[Work to be completed]: The lines to extract begin at the one containing "CATEGORII DE PRODUSE" and run to the end of the listing; set them down exactly and alone.

● ● ● ● ● ● ●

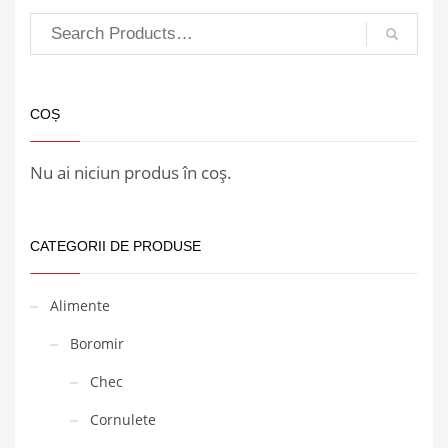
COȘ
Nu ai niciun produs în coș.
CATEGORII DE PRODUSE
Alimente
Boromir
Chec
Cornulete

● ● ● ● ● ● ●

[Answer space]:
CATEGORII DE PRODUSE
Alimente
Boromir
Chec
Cornulete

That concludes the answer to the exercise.